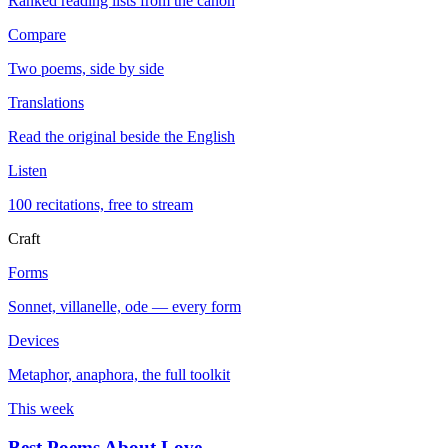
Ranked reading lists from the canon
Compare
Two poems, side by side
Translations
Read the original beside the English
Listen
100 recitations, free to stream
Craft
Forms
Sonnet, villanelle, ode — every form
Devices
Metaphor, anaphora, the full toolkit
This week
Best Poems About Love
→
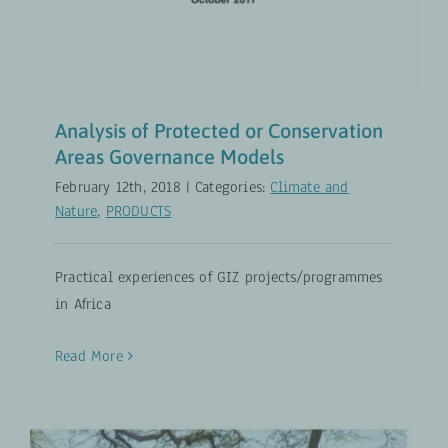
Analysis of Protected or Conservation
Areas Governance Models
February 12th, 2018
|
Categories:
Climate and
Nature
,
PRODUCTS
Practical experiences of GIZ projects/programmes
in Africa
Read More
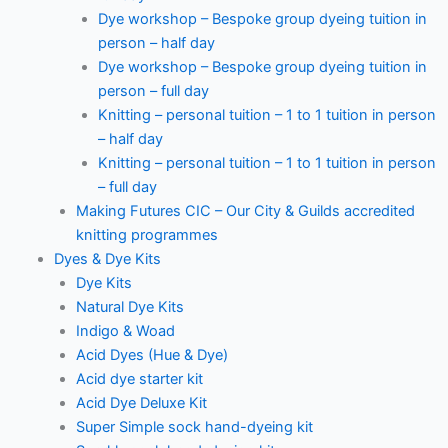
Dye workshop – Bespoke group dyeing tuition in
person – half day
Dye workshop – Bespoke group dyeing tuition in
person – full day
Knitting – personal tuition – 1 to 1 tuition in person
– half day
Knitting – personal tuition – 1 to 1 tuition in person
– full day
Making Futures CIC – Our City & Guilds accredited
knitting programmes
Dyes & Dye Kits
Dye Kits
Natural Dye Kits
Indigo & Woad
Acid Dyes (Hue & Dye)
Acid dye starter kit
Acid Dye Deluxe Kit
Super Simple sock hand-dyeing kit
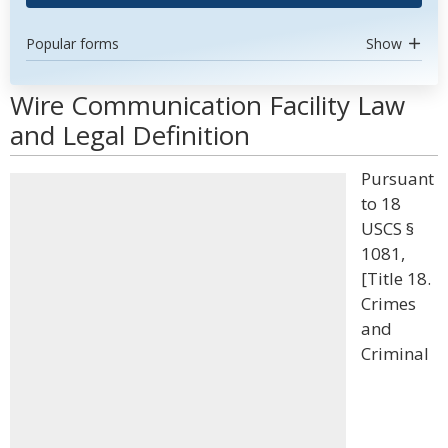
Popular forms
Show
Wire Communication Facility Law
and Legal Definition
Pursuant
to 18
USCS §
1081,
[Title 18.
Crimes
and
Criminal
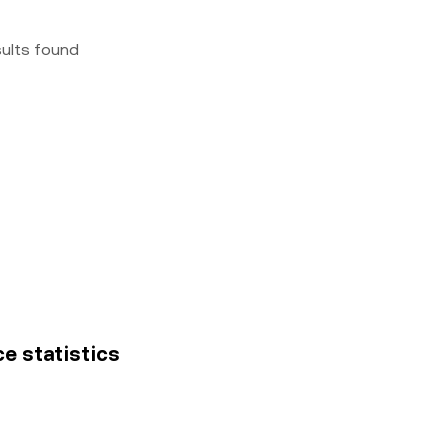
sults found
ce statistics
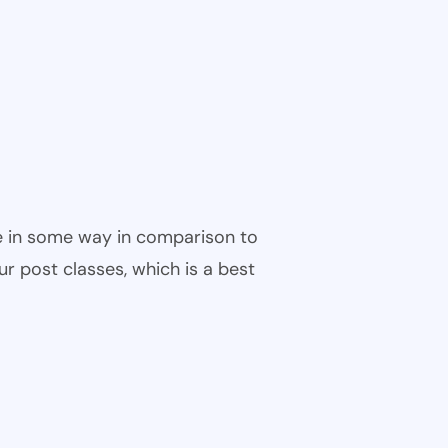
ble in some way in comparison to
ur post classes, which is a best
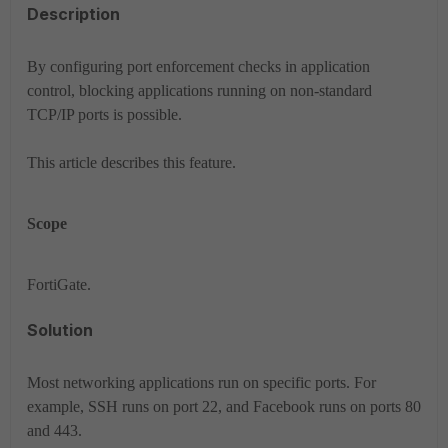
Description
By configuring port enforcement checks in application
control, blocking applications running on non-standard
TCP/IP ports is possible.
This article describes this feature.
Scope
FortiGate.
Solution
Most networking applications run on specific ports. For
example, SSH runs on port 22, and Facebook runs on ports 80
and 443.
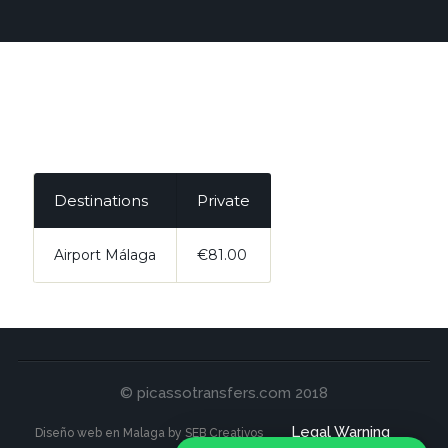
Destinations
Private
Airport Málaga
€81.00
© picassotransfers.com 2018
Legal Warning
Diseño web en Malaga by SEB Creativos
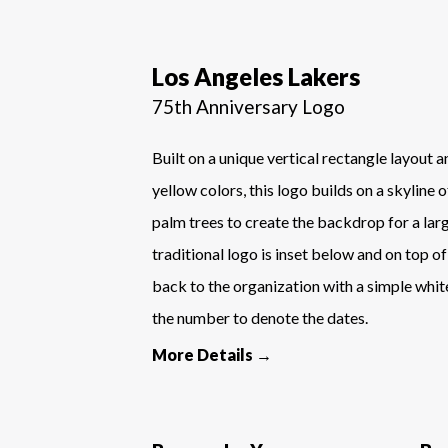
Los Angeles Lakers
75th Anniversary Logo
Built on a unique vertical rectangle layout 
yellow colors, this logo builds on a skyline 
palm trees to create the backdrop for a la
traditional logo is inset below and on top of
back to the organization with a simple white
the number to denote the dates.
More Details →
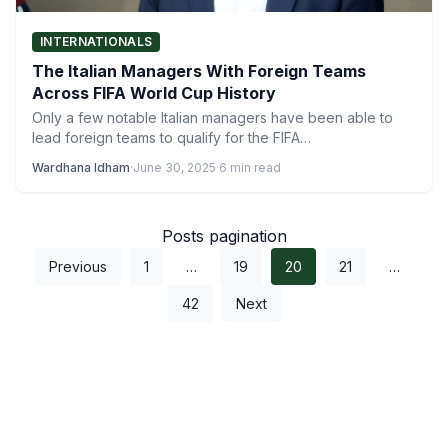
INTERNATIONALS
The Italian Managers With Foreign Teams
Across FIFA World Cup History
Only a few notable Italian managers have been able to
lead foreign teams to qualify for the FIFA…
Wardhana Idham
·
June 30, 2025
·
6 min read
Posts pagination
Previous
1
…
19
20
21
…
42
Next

===

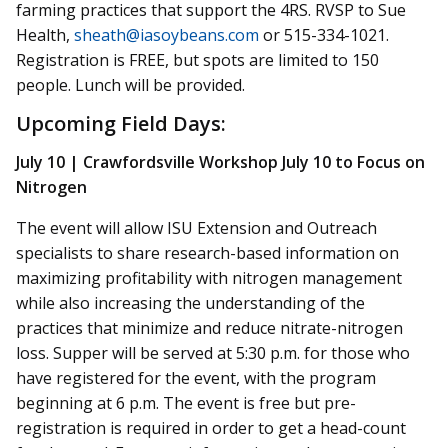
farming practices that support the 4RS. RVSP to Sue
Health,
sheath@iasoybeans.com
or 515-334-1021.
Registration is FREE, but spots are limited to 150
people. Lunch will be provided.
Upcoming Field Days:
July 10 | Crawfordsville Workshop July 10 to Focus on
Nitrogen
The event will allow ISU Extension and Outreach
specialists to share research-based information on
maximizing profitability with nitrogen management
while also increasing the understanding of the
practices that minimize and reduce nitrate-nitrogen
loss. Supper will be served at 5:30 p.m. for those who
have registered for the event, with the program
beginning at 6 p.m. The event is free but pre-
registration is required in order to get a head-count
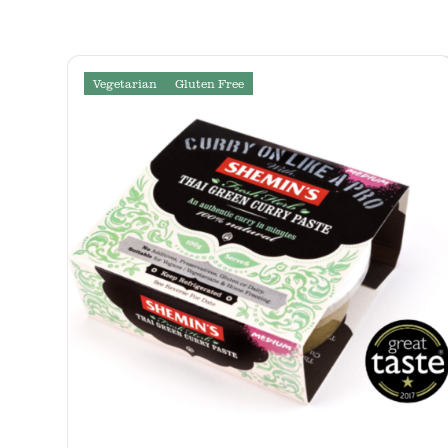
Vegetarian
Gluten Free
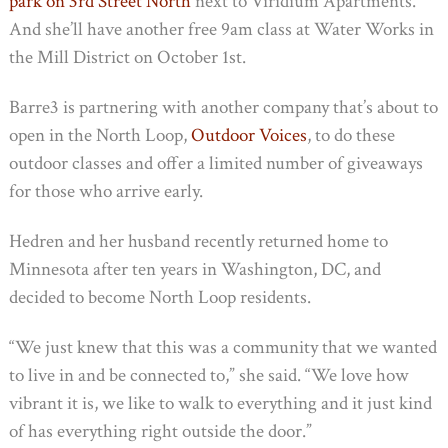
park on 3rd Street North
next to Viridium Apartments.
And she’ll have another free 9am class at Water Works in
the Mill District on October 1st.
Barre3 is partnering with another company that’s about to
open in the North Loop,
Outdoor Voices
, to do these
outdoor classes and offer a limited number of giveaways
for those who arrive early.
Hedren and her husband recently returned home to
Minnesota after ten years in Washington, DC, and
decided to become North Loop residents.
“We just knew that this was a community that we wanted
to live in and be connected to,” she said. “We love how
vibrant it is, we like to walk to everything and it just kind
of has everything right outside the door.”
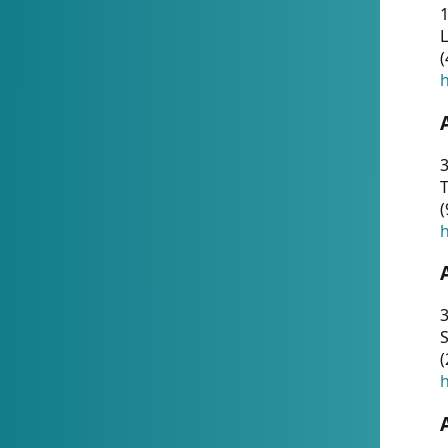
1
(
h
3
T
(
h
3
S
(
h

===

Exercise requirements:
Whenever a line in the material above holds the string "have", copy that line in full.

Task solution:
Only a few notable Italian managers have been able to
have registered for the event, with the program
And she’ll have another free 9am class at Water Works in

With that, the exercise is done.